**DIRECTIONS**
Two lines in the listing below mark the span: one contains "Image resolution: width=1300" and one contains "The width and height of the screenshot is (1280, 1158).". Reproduce both of them and everything between, exactly.

**INPUT DATA**

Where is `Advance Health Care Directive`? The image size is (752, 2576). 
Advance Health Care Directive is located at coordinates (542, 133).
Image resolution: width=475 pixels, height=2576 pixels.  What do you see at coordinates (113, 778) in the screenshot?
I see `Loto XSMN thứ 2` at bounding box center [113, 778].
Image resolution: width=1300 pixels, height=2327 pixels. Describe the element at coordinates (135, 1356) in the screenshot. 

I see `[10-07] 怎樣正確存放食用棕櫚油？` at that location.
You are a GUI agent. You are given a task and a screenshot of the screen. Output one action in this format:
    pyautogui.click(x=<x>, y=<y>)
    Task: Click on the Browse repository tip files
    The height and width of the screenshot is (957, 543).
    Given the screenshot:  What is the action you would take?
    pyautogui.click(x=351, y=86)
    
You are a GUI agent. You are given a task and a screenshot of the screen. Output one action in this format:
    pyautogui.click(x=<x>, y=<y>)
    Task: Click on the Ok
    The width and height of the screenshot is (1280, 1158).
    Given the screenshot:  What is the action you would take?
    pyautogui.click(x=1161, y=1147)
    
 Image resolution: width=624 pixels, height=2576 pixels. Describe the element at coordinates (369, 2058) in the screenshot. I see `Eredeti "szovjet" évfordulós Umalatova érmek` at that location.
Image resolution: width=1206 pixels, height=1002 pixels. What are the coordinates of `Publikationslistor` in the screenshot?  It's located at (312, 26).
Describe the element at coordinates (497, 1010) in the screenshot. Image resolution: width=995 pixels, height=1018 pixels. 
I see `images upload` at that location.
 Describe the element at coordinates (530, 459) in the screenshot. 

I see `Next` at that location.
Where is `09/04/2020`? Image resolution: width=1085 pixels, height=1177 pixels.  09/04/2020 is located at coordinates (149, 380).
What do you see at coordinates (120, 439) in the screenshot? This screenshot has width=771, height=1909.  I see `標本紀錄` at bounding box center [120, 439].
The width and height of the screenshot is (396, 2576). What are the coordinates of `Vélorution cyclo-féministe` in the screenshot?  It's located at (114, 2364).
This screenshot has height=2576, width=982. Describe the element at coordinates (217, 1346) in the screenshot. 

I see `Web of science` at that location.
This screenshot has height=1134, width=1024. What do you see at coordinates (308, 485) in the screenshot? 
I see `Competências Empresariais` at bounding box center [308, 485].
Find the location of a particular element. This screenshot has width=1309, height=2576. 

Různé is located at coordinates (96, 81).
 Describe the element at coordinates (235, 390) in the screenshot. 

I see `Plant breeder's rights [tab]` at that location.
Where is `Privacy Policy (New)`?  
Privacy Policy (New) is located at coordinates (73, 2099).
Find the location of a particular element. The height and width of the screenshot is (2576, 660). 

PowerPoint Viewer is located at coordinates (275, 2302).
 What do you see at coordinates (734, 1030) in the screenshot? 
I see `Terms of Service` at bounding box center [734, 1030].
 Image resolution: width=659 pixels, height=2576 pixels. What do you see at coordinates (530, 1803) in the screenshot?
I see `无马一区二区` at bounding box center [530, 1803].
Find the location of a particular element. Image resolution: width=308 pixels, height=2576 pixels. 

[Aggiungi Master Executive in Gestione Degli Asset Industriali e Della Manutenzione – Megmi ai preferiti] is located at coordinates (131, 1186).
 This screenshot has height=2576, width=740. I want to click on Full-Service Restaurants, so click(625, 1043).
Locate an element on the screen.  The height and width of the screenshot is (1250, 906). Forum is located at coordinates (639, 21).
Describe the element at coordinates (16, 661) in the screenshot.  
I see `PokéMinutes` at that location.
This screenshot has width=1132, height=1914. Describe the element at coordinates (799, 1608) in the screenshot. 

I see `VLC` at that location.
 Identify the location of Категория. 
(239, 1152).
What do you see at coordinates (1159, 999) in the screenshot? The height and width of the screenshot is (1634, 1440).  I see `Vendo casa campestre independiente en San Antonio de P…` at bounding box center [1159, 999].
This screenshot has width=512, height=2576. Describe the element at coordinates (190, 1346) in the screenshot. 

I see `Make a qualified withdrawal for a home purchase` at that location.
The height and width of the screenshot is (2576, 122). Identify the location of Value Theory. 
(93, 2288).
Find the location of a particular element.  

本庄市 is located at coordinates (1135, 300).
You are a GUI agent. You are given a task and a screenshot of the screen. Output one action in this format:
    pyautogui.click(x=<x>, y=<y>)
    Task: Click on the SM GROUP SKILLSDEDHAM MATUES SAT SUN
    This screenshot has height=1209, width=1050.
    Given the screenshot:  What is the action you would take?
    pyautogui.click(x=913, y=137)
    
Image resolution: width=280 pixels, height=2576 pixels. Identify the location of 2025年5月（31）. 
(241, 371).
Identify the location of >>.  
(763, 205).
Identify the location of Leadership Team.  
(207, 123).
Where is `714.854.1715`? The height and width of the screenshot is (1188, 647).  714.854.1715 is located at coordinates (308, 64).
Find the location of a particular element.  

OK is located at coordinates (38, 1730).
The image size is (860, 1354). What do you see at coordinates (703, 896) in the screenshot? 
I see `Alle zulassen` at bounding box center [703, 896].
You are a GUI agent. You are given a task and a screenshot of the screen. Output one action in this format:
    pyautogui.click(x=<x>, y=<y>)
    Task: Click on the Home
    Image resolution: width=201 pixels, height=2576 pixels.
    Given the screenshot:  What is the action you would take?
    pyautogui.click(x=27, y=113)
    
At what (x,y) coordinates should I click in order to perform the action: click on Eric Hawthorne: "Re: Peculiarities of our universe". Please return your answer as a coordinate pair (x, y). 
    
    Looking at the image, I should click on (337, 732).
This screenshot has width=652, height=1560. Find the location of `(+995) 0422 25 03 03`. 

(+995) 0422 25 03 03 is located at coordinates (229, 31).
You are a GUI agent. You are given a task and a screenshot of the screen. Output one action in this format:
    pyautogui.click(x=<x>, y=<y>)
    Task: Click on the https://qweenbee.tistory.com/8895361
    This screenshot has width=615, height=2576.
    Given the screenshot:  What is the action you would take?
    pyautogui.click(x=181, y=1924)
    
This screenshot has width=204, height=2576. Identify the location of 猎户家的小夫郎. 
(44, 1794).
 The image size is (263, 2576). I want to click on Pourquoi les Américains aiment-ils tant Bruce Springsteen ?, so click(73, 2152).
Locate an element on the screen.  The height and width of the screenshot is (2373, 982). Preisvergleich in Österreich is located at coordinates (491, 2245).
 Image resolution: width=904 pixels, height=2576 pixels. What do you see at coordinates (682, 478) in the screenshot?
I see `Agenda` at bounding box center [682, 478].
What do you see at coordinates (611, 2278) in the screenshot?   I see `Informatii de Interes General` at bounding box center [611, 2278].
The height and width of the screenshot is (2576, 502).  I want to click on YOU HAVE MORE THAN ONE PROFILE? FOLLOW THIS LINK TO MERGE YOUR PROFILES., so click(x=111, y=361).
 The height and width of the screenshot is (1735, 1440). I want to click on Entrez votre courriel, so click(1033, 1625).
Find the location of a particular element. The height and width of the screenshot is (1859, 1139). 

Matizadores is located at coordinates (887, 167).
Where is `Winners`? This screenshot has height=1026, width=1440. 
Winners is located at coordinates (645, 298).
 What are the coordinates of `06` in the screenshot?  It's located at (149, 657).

**EXERCISE RESULT**
Image resolution: width=1300 pixels, height=2327 pixels. Describe the element at coordinates (135, 1356) in the screenshot. 

I see `[10-07] 怎樣正確存放食用棕櫚油？` at that location.
You are a GUI agent. You are given a task and a screenshot of the screen. Output one action in this format:
    pyautogui.click(x=<x>, y=<y>)
    Task: Click on the Browse repository tip files
    The height and width of the screenshot is (957, 543).
    Given the screenshot:  What is the action you would take?
    pyautogui.click(x=351, y=86)
    
You are a GUI agent. You are given a task and a screenshot of the screen. Output one action in this format:
    pyautogui.click(x=<x>, y=<y>)
    Task: Click on the Ok
    The width and height of the screenshot is (1280, 1158).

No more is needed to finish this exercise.